| INSTRUCTIONS FOR THE TASK |
A word-for-word copy of the data is what's wanted; pictures stay out of it.

| RECORD EXCERPTS |

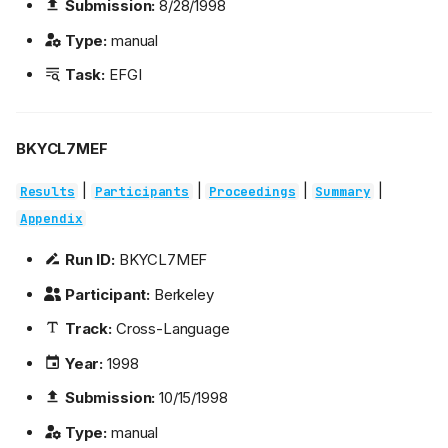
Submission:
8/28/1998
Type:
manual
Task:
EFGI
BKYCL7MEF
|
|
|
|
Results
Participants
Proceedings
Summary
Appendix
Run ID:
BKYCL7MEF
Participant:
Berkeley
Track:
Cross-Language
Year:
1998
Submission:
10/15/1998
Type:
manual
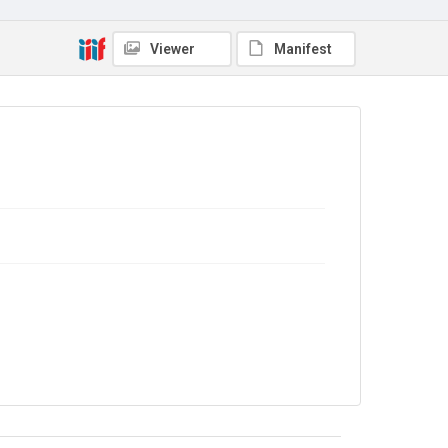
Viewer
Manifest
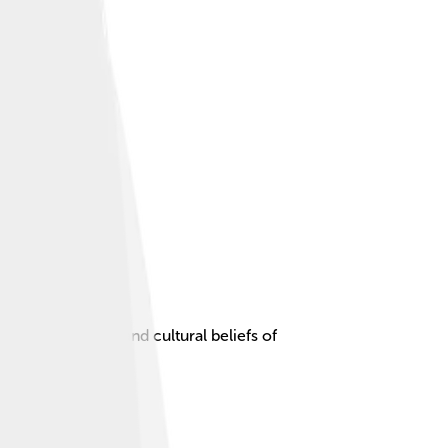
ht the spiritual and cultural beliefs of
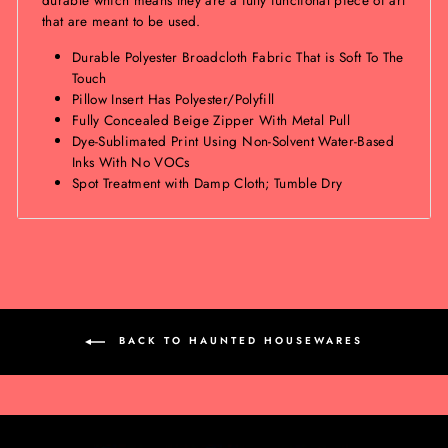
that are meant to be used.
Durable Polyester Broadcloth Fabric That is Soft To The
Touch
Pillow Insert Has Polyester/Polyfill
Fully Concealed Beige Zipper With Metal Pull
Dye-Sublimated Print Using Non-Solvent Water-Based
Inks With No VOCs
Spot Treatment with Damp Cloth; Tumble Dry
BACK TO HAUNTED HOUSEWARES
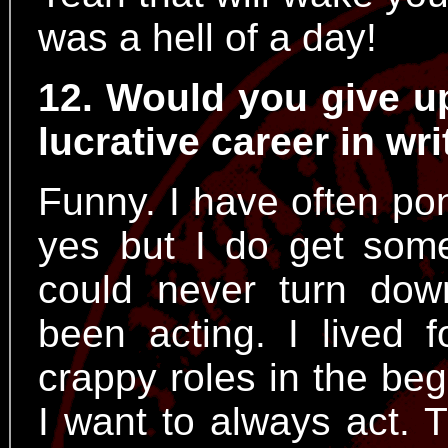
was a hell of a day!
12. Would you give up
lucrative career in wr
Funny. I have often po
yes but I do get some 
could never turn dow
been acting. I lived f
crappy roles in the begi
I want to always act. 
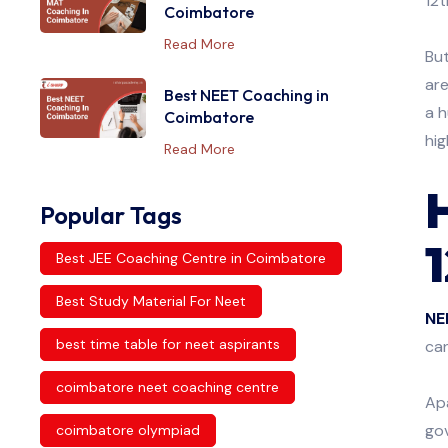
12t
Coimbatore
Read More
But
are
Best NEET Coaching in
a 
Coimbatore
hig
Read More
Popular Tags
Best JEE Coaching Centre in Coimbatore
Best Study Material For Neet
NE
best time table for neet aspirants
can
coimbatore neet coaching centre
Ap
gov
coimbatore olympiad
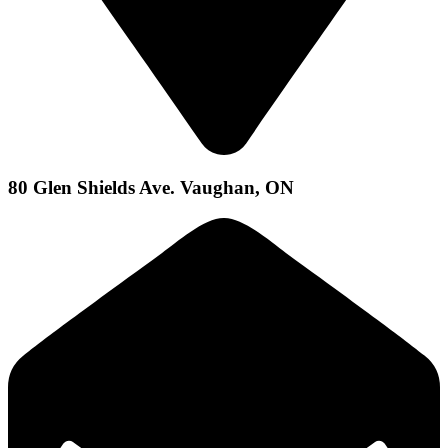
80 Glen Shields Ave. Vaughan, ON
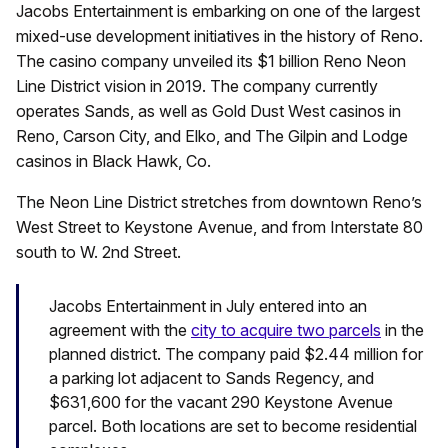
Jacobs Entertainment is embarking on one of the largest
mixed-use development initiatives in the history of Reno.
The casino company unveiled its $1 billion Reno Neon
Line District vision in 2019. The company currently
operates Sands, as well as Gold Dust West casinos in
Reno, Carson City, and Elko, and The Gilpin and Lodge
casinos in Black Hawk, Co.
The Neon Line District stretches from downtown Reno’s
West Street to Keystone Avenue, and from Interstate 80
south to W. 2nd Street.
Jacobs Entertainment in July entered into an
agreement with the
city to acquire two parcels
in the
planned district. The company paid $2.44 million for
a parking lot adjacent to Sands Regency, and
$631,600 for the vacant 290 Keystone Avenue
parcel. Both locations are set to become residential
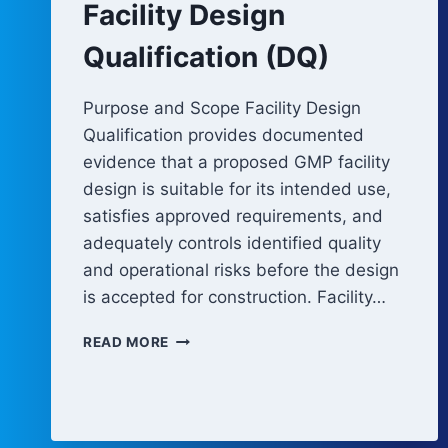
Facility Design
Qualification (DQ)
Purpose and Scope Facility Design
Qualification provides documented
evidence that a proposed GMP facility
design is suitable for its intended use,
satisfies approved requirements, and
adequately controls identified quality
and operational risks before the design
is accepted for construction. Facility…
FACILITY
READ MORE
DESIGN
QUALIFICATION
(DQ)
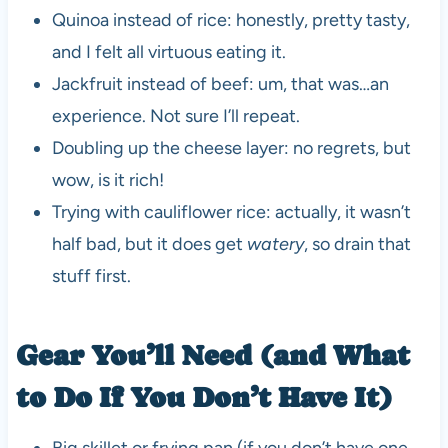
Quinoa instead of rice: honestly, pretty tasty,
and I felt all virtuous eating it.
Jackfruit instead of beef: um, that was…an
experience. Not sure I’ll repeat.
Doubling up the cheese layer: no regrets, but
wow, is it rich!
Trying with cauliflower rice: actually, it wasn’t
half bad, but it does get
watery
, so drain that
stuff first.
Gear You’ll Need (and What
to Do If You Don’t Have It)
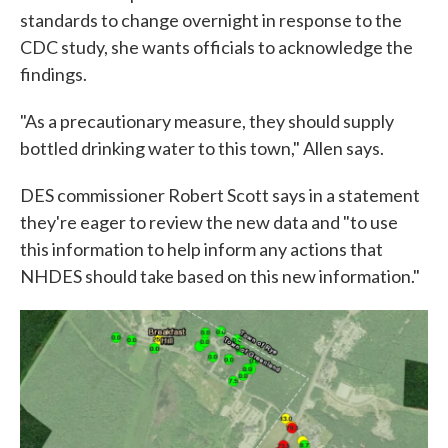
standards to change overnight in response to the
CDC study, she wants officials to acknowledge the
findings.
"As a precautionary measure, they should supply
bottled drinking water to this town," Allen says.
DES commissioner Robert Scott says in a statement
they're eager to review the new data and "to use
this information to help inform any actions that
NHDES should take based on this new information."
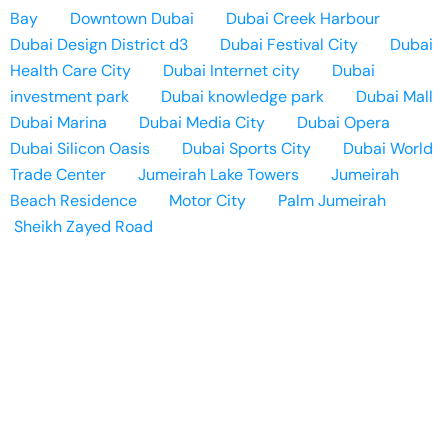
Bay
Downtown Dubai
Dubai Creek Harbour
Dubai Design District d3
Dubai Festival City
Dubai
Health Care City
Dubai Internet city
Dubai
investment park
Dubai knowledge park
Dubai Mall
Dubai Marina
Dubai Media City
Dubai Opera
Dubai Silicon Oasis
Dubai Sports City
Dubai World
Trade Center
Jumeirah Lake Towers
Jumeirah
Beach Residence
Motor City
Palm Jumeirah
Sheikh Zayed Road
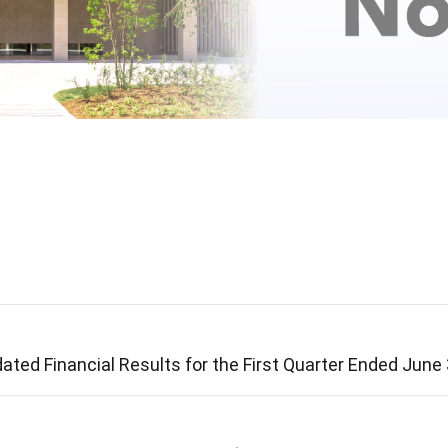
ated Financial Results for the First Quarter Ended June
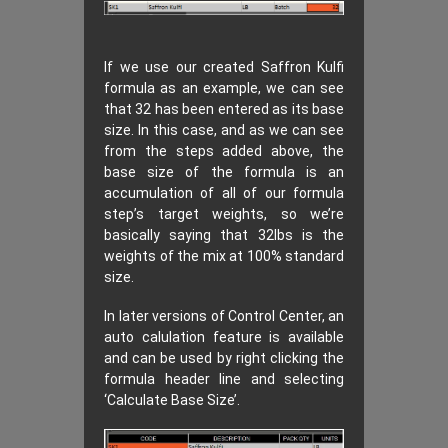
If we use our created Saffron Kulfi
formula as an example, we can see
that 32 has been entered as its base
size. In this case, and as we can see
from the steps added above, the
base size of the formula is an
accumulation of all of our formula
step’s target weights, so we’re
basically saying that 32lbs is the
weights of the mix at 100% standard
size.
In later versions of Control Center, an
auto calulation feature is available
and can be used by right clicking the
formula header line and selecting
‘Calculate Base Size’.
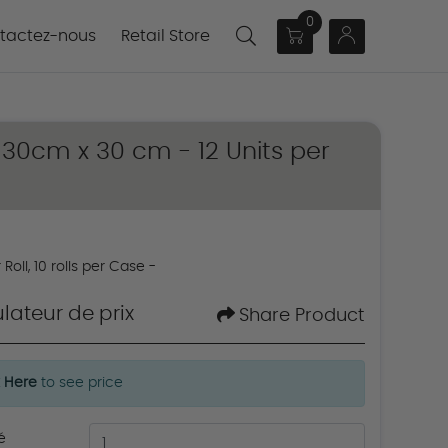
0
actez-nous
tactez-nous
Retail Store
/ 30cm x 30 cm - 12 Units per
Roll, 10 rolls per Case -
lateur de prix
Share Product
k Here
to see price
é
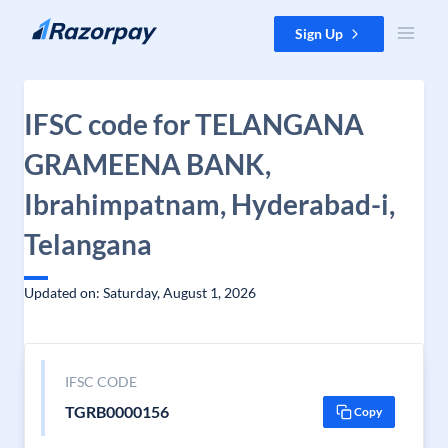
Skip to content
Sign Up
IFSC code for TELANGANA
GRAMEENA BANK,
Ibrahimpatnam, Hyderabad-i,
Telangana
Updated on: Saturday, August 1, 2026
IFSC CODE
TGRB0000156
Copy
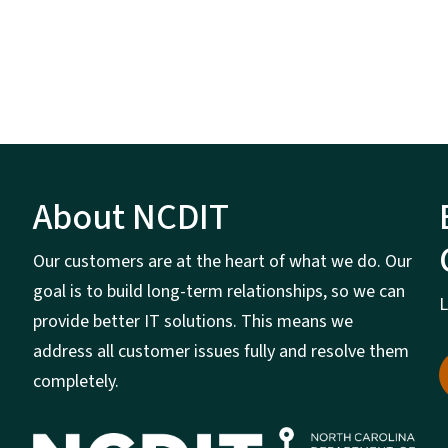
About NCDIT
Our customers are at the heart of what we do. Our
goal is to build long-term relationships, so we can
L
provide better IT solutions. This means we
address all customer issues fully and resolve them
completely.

| ANSWER TO THE PROBLEM |
Submission:
8/28/1998
Type:
manual
Task:
EFGI
BKYCL7MEF
|
|
|
|
Results
Participants
Proceedings
Summary
Appendix
Run ID:
BKYCL7MEF
Participant:
Berkeley
Track:
Cross-Language
Year:
1998
Submission:
10/15/1998
Type:
manual
Viewer
Manifest
ht the spiritual and cultural beliefs of
that are meant to be used.
Durable Polyester Broadcloth Fabric That is Soft To The
Touch
Pillow Insert Has Polyester/Polyfill
Fully Concealed Beige Zipper With Metal Pull
Dye-Sublimated Print Using Non-Solvent Water-Based
Inks With No VOCs
Spot Treatment with Damp Cloth; Tumble Dry
BACK TO HAUNTED HOUSEWARES
was a hell of a day!
12. Would you give up
lucrative career in wr
Funny. I have often po
yes but I do get some 
could never turn dow
been acting. I lived f
crappy roles in the begi
I want to always act. 
12t
Coimbatore
Read More
But
are
Best NEET Coaching in
a 
Coimbatore
hig
Read More
Popular Tags
Best JEE Coaching Centre in Coimbatore
Best Study Material For Neet
NE
best time table for neet aspirants
can
coimbatore neet coaching centre
Ap
gov
coimbatore olympiad
80 Glen Shields Ave. Vaughan, ON
Jacobs Entertainment is embarking on one of the largest
mixed-use development initiatives in the history of Reno.
The casino company unveiled its $1 billion Reno Neon
Line District vision in 2019. The company currently
operates Sands, as well as Gold Dust West casinos in
Reno, Carson City, and Elko, and The Gilpin and Lodge
casinos in Black Hawk, Co.
The Neon Line District stretches from downtown Reno’s
West Street to Keystone Avenue, and from Interstate 80
south to W. 2nd Street.
Jacobs Entertainment in July entered into an
agreement with the
city to acquire two parcels
in the
planned district. The company paid $2.44 million for
a parking lot adjacent to Sands Regency, and
$631,600 for the vacant 290 Keystone Avenue
parcel. Both locations are set to become residential
Facility Design
Qualification (DQ)
Purpose and Scope Facility Design
Qualification provides documented
evidence that a proposed GMP facility
design is suitable for its intended use,
satisfies approved requirements, and
adequately controls identified quality
and operational risks before the design
is accepted for construction. Facility…
FACILITY
READ MORE
DESIGN
QUALIFICATION
(DQ)
Quinoa instead of rice: honestly, pretty tasty,
and I felt all virtuous eating it.
Jackfruit instead of beef: um, that was…an
experience. Not sure I’ll repeat.
Doubling up the cheese layer: no regrets, but
wow, is it rich!
Trying with cauliflower rice: actually, it wasn’t
half bad, but it does get
watery
, so drain that
stuff first.
Gear You’ll Need (and What
to Do If You Don’t Have It)
standards to change overnight in response to the
CDC study, she wants officials to acknowledge the
findings.
"As a precautionary measure, they should supply
bottled drinking water to this town," Allen says.
DES commissioner Robert Scott says in a statement
they're eager to review the new data and "to use
this information to help inform any actions that
NHDES should take based on this new information."
Bay
Downtown Dubai
Dubai Creek Harbour
Dubai Design District d3
Dubai Festival City
Dubai
Health Care City
Dubai Internet city
Dubai
investment park
Dubai knowledge park
Dubai Mall
Dubai Marina
Dubai Media City
Dubai Opera
Dubai Silicon Oasis
Dubai Sports City
Dubai World
Trade Center
Jumeirah Lake Towers
Jumeirah
Beach Residence
Motor City
Palm Jumeirah
Sheikh Zayed Road
ated Financial Results for the First Quarter Ended June
If we use our created Saffron Kulfi
formula as an example, we can see
that 32 has been entered as its base
size. In this case, and as we can see
from the steps added above, the
base size of the formula is an
accumulation of all of our formula
step’s target weights, so we’re
basically saying that 32lbs is the
weights of the mix at 100% standard
size.
In later versions of Control Center, an
auto calulation feature is available
and can be used by right clicking the
formula header line and selecting
‘Calculate Base Size’.
0
actez-nous
tactez-nous
Retail Store
/ 30cm x 30 cm - 12 Units per
Roll, 10 rolls per Case -
lateur de prix
Share Product
k Here
to see price
é
Skip to content
Sign Up
IFSC code for TELANGANA
GRAMEENA BANK,
Ibrahimpatnam, Hyderabad-i,
Telangana
Updated on: Saturday, August 1, 2026
IFSC CODE
TGRB0000156
Copy
About NCDIT
Our customers are at the heart of what we do. Our
goal is to build long-term relationships, so we can
L
provide better IT solutions. This means we
address all customer issues fully and resolve them
completely.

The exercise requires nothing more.